No domingo passado, teve lugar no Centro de Congressos o concerto multidisciplinar que assinalou o fim do ano letivo do Conservatório - Escola Profissional das Artes da Madeira. A base do teor musical deste concerto foi a Orquestra de Sopros do Conservatório, cuja preparação e desempenho são fruto do trabalho incansável do Prof. Jorge Garcia. O programa eclético, que se estendeu desde as harmonias clássicas até às mais atrevidas do jazz e às inimitáveis dos Queen, e contou com a participação do Coro Juvenil do Conservatório e vários solistas vocais, tal como com a colaboração dos formandos do Curso Profissional de Intérprete de Dança Contemporânea e do Curso Profissional do Espetáculo – Interpretação, foi demonstrativo da variedade da oferta educativa da escola e do empenho meritório dos seus docentes e discentes.

Terminando este ano letivo na esperança duma situação epidemiológica mais estável, que permita regressar de grosso modo ao ensino presencial (se bem que o futuro de educação parece já estar encaminhado para um modelo híbrido), a escola afirmou assim a sua vitalidade e vingou a sua aposta inequívoca na criatividade pedagógica necessária para a superação de dificuldades objetivas entretanto provocadas pela pandemia.
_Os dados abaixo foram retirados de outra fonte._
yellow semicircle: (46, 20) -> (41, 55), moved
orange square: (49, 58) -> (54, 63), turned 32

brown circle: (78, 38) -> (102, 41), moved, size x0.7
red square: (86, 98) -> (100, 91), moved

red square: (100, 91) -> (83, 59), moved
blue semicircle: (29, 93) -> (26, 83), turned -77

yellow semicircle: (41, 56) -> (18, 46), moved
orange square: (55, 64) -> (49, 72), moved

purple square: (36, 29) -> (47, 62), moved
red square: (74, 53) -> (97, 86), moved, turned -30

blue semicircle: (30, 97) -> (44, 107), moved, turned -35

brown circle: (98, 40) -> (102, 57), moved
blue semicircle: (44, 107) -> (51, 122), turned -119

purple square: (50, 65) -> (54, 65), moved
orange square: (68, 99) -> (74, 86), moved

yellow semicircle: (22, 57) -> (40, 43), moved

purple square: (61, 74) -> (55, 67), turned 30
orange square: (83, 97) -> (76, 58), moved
O sucesso desta ocasião fez-me sentir particularmente feliz por ter coincidido com os últimos dias da minha função de Presidente do Conselho da Comunidade Educativa do Conservatório. O mandato que agora termina coincidiu quase completamente com a pandemia que neste ano e meio se alastrou pelo mundo. Mas foi graças ao empenho, entusiasmo e vontade de todos os membros do Conselho que conseguimos ultrapassar os meses de confinamento, complicações pontuais na comunicação de ordem informática (plataformas, plataformas…) e agendas cheiíssimas para nos unirmos à volta do nosso objetivo comum: apreciar o funcionamento da instituição e pensar sobre o seu bem-estar e o seu futuro.
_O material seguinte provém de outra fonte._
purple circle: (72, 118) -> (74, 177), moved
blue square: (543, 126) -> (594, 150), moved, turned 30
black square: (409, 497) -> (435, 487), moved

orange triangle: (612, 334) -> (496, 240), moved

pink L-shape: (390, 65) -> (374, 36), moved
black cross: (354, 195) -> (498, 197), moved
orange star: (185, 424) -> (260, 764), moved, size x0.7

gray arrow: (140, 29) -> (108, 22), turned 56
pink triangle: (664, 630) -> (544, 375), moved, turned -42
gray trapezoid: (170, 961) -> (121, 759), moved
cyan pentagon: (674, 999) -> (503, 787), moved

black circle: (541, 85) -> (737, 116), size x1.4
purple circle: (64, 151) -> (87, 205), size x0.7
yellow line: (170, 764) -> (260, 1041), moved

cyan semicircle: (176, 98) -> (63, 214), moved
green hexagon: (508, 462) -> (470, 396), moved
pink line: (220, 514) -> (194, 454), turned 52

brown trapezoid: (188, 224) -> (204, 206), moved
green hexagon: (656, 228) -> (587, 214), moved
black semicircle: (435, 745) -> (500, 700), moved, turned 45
Foi uma honra ter sido convidado para ser o primeiro presidente da primeira constituição deste Conselho, cuja composição envolve tanto atores internos (coordenadores das estruturas de gestão intermédia, representantes dos aluno e do pessoal não docente) como externos (representante dos encarregados de educação, representante da autarquia local, representantes das organizações locais representativas do tecido económico e social e representante da área das artes e espetáculos).
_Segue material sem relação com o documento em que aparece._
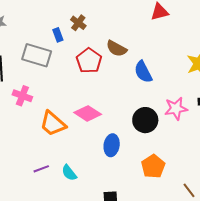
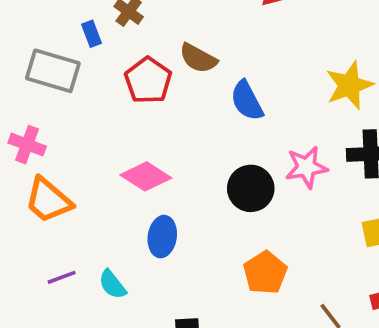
orange trapezoid: (53, 124) -> (48, 200), moved
blue ellipse: (112, 145) -> (162, 237), moved

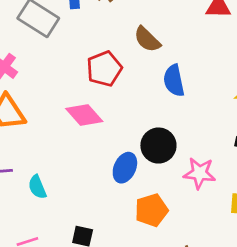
red pentagon: (148, 80) -> (104, 69), moved
pink star: (306, 167) -> (200, 173), moved
blue ellipse: (162, 237) -> (125, 168), moved

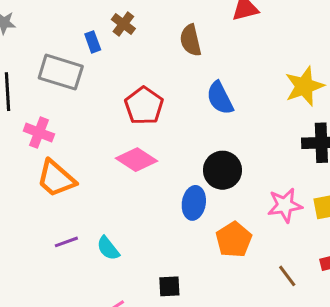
brown semicircle: (147, 39) -> (191, 40), moved, turned 48
pink star: (200, 173) -> (285, 205), moved

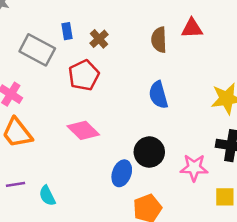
brown cross: (123, 24) -> (99, 39), moved
brown semicircle: (191, 40) -> (159, 40), moved
red pentagon: (144, 106) -> (84, 75), moved
pink star: (285, 205) -> (194, 168), moved

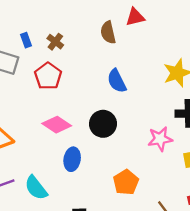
black circle: (149, 152) -> (103, 124), moved
blue ellipse: (122, 173) -> (72, 159), moved
cyan semicircle: (47, 196) -> (36, 188), size x1.4

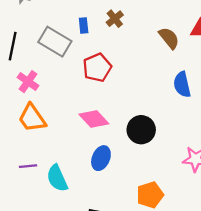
brown semicircle: (108, 32) -> (169, 38), turned 140
brown cross: (55, 42) -> (115, 19), moved
blue semicircle: (117, 81) -> (182, 84), moved

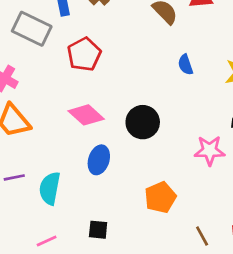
blue semicircle: (182, 84) -> (185, 65), size x0.7
cyan semicircle: (57, 178) -> (50, 188), turned 40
Para uma escola de perfil tão rico e vias formativas tão diversificadas, um órgão consultivo que consiga acompanhar todas as suas variadíssimas maneiras de interação com a sociedade a que serve é de uma importância particular. E mais do que simplesmente seguir a legislação em vigor, a existência e a qualidade de funcionamento deste particular Conselho testemunham o desejo da escola e de todos os conselheiros de contribuir ativamente para a integração orgânica do ensino de artes, das artes em si e da sensibilização para as artes no tecido populacional.

A oportunidade de conversar, colaborar e trocar opiniões com destacados representantes dos seus setores, habituados a uma perspetiva e visão mais global e universal, deu-me uma satisfação pessoal única. O seu consentimento de integrar este Conselho e o interesse pela qualidade do funcionamento da escola traduzem-se numa mais-valia para o futuro do Conservatório e comprovam a importância que esta escola tem para a sociedade regional.

O meu bem-haja para toda a colaboração e contribuição de membros efetivos e convidados, e os melhores desejos para todos os que irão integrar a próxima constituição deste ilustre Conselho.